Hello! A complete dagster newbie here. I was looki...
# ask-community
t
Hello! A complete dagster newbie here. I was looking for some guidance using dynamic partitioning. We have an IoT-type streaming dataset with measurements belonging to different batches. We do not know the batch IDs beforehand. I wanted to set up a pipeline that would consume the incoming data and then save it to parquet using batch IDs as partitions. Initially, I went with DynamicOutput solution where I split the entries by batchID and then materialised the assets inside the op that was mapped onto them. I stored the batchIDs separately when materialising the assets and supplied a function that could return all of them to the dynamic_partitioned_config as they were being added. This felt like a hack though, as obviously I needed to leave the job config empty as all the partitions were materialised in the same job. The second solution was to save the incoming source dataset as a materialised asset and add the batch IDs included in that particular file as metadata. Then in an asset sensor monitoring that asset I retrieved all the batches and submitted a separate RunRequest for each, supplying the batchID via config, so everything should work nicely as each partition would have its own job. However, the result is very similar as when I did it the the hackish way: the partitions are registered for the asset, but Dagit shows them all as missing and submitting a backfill request doesn’t do anything.
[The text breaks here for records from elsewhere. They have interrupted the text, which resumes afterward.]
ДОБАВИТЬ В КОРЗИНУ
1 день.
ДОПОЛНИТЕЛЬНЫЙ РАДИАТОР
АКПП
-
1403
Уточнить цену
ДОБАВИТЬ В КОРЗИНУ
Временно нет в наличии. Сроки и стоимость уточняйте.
I assume this is because the function passed to the dynamic_partitioned_config returns all the correct keys, but the asset materialisations do not get registered correctly. Any ideas on how this setup could work, or maybe some better architectural design that would be more in line with Dagster’s way of working? Thanks in advance!
c
just to make sure, are you logging the partition key on the assetmaterialization? If not, that's probably why they aren't showing up in dagit
t
The op that handles each batch looks like this:
Copy code
@op(
    config_schema={"batch_id": str},
    required_resource_keys={"source_data_path", "stage_data_path"},
)
def stage_op_persist_batch(context):
    batch_id = context.op_config["batch_id"]
    _put_key(batch_id)
    file_path = f"{context.resources.source_data_path}/{batch_id}.pickle"
    df = pd.read_pickle(file_path)
    table = pa.Table.from_pandas(df)

    pq.write_to_dataset(
        table,
        root_path=f"{STAGE_PATH}/BatchID={batch_id}",
    )
    context.log_event(
        AssetMaterialization(
            asset_key="stage",
            description=f"Persisted partition {batch_id} to storage",
            partition=batch_id,
        )
    )
It is passed the following config:
Copy code
@dynamic_partitioned_config(partition_fn=_get_keys)
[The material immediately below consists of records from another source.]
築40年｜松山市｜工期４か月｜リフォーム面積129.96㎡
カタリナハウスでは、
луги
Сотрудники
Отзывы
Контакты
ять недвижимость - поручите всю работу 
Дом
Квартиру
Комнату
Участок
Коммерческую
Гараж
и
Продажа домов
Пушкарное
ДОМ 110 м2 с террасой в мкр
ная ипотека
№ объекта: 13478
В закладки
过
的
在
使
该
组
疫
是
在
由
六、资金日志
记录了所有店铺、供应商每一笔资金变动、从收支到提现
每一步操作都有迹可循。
def batch_config(batch_id: str):
    return {"ops": {"stage_op_persist_batch": {"config": {"batch_id": batch_id}}}}
Using a job:
Copy code
stage_job_persist_batch = stage_graph_persist_batch.to_job(
    name="stage_job_persist_batch",
    config=batch_config,
    resource_defs={
        "source_data_path": source_data_path,
        "stage_data_path": stage_data_path,
    },
)
So I think I’m using it correctly, but the partitions aren’t getting logged? I was also wondering if this is a reasonable pattern for dealing with this type of use-case in general, as I cannot find many examples of dynamic partitioning.
c
This sounds pretty reasonable to me - I'm wondering if your
_get_keys
function could potentially have issues? Are you seeing the actual partitions in the UI that you expect?
t
That is kind of the issue, it looks like the
_get_keys
works fine, but the runs don’t get registered with the partition. In the UI I can see all the partitions showing up with correct names, but they are listed as missing (see screenshot). The function looks like this:
Copy code
def _get_keys(_ts):
    try:
        with open(KEYS_FILE, "r") as f:
            return list(set([line.rstrip() for line in f.readlines()]))
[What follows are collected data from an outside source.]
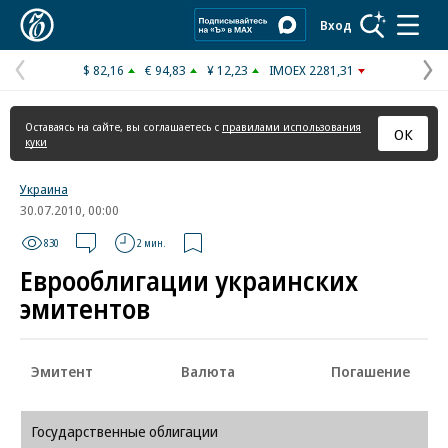
Коммерсантъ
Вход
$ 82,16
€ 94,83
¥ 12,23
IMOEX 2281,31
Предыдущая
С
страница
с
Оставаясь на сайте, вы соглашаетесь с
правилами использования
ОК
куки
Украина
30.07.2010, 00:00
830
2 мин.
Еврооблигации украинских
эмитентов
Эмитент
Валюта
Погашение
Государственные облигации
    except FileNotFoundError:
        return []


def _put_key(key):
    with open(KEYS_FILE, "a+") as f:
        f.write(f"{key}\n")
OK, so after a bit more investigation: 1. No matter how many times I run the partitioned job with what batch_id, the partition never gets updated, despite the actual file getting created (ergo, the op ran). However, if I use the backfill functionality in the UI I do get it to update. Is this how it’s supposed to work? 2. Even when the partition tab in the job section shows the partition correctly, there is still no mention of partitioning when I look at the asset directly. Did I misunderstand and you cannot actually see partitions of a materialised asset; i.e. only for software-defined assets?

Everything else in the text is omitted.